Con todo lo que está cambiando, ¿merece la pena implantar una facultad de Medicina a la antigua usanza o quizás en un tiempo en el que no hay recursos es mejor esperar a ver qué sucede? Necesitamos tiempo para pensarlo. No es una decisión que se pueda adoptar a la ligera.

¿En qué otros campos plantean mejoras?

En internacionalización, ampliación de la oferta docente en idiomas, así como de competencias transversales. Igualmente son necesarias mejoras en los equipamientos de investigación y apoyo a los cuatro institutos de investigación, está a punto de crearse un quinto, impulsados por Alfonso Carlosena como vicerrector de Investigación. Estamos en este sentido muy bien posicionados para los retos del futuro. El mundo va a ser otro en nada. Te lo dicen los que están en las fronteras del conocimiento. En la UPNA tenemos investigadores que están asomados a ese abismo de lo que viene, gente del campo de inteligencia artificial, nanotecnología, Big Data... que te dicen que el mundo va a ser otra cosa y que lo vamos a tener que definir. Y en la UPNA tenemos gente preparada para ayudar a definir cómo queremos que sean los cambios en campos tan diversos como los derechos en la Industria 4.0 o el envejecimiento saludable.

Esta semana se conocía el impacto de la Universidad de Navarra: 292 millones en el PIB y 9.000 empleos directos e indirectos. ¿Se ha hecho algún estudio similar sobre la UPNA?

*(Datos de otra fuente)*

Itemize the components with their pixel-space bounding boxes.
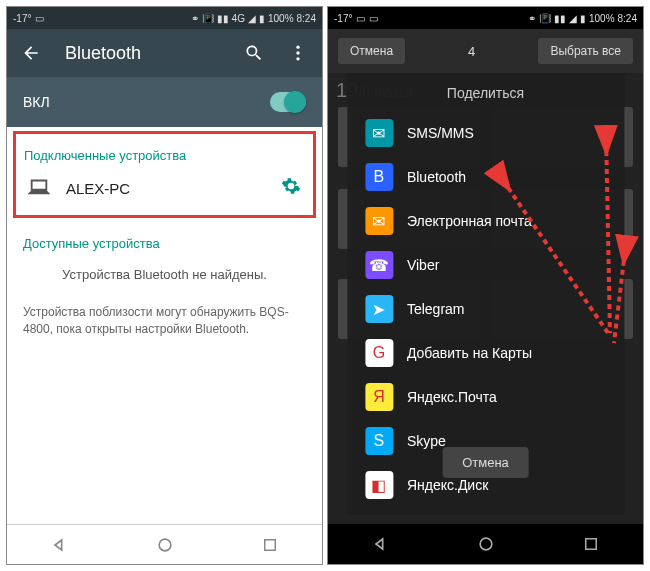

En 2010. Se hizo un estudio riguroso y se determinó un impacto valorado en 345 millones al año, entre impacto directo, indirecto e inducido. Se cuantificó también la existencia de 3.677 empleos de impacto directo. Otro dato importante es que el 78% de los egresados y su conocimiento permanecían vinculados a Navarra. Aquel estudio concluía que si la Universidad Pública de Navarra no se hubiera creado en 1987, la renta per cápita en Navarra sería un 6,3% inferior. Asimismo el efecto de la UPNA en la recaudación de Hacienda de aquel año 2010 estaba cifrado en 105 millones de euros al año. Hay que recordar que la aportación pública al centro entonces fue de 60 millones.

¿Celebra que el Gobierno de Urralburu impulsara en 1987 una Universidad Pública y no un canal de televisión autonómico?

Sin duda, fue un acierto.

El experto Félix Goñi, biofísico de la UPV, aseguraba en estas mismas páginas que ninguna de las 150 mejores universidades del mundo era española porque en ninguna de las 150 mejores universidades del mundo los profesores son funcionarios, en ninguna el gobierno es asambleario y en ninguna los profesores cobran igual hagan investigación o no. ¿Comparte diagnóstico?

No es un problema de funcionarización o no. Por cierto, de 864 profesores en la UPNA hoy sólo unos 350 son funcionarios, menos de la mitad. Pienso que el problema del personal doncente-investigador y de administración es más de motivación y de plan de carrera. Es algo en lo que estamos trabajando. Comparto más la reflexión sobre la gobernanza, pero no porque sea un sistema asambleario o democrático. Es más un problema de gobernanza de tres estructuras que tienen que convivir, cada una con sus intereses particulares a veces.

Para problema de gobernanza el de España. ¿Le asusta el abismo tras nueve meses sin Gobierno?

Los políticos no se dan cuenta de que este no es el camino. Se creen que por bloquear proyectos de unos o de otros, las leyes educativas son un ejemplo, se van a ganar más apoyos. No se dan cuenta de que a la mayoría silenciosa nos asquean esos bloqueos.

¿Mandará a paseo a las urnas si tiene que ir a votar en Navidad?

Pues no lo sé, porque los políticos actuales son impredecibles y lo mismo llegan a un acuerdo antes. Hombre, si me dicen que tengo que ir de presidente el 25 de diciembre, desde luego. Espero que lo resuelvan.

Usted fue Erasmus. ¿Lo recomienda?

Desde luego, no ya por lo bien que te lo pasas sino porque vuelves siendo una persona mejor.